● Instructions to follow
After locating the line that contains "does not want, so" in the data below, set down exactly that line and each one after it through the line that contains "daughter? She was", and nothing more.

[Transcribed page contents]
=== Section Start ===

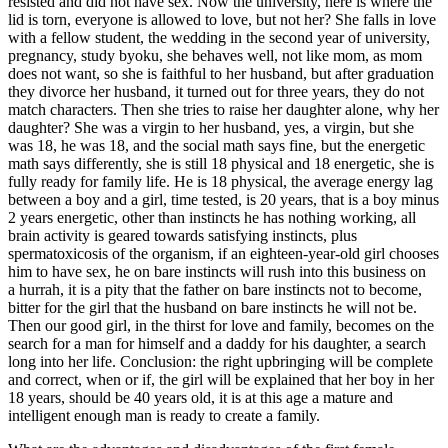
resisted and did not have sex. Now the university, here is where the
lid is torn, everyone is allowed to love, but not her? She falls in love
with a fellow student, the wedding in the second year of university,
pregnancy, study byoku, she behaves well, not like mom, as mom
does not want, so she is faithful to her husband, but after graduation
they divorce her husband, it turned out for three years, they do not
match characters. Then she tries to raise her daughter alone, why her
daughter? She was a virgin to her husband, yes, a virgin, but she
was 18, he was 18, and the social math says fine, but the energetic
math says differently, she is still 18 physical and 18 energetic, she is
fully ready for family life. He is 18 physical, the average energy lag
between a boy and a girl, time tested, is 20 years, that is a boy minus
2 years energetic, other than instincts he has nothing working, all
brain activity is geared towards satisfying instincts, plus
spermatoxicosis of the organism, if an eighteen-year-old girl chooses
him to have sex, he on bare instincts will rush into this business on
a hurrah, it is a pity that the father on bare instincts not to become,
bitter for the girl that the husband on bare instincts he will not be.
Then our good girl, in the thirst for love and family, becomes on the
search for a man for himself and a daddy for his daughter, a search
long into her life. Conclusion: the right upbringing will be complete
and correct, when or if, the girl will be explained that her boy in her
18 years, should be 40 years old, it is at this age a mature and
intelligent enough man is ready to create a family.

=== Section End ===

● Result of this exercise
does not want, so she is faithful to her husband, but after graduation
they divorce her husband, it turned out for three years, they do not
match characters. Then she tries to raise her daughter alone, why her
daughter? She was a virgin to her husband, yes, a virgin, but she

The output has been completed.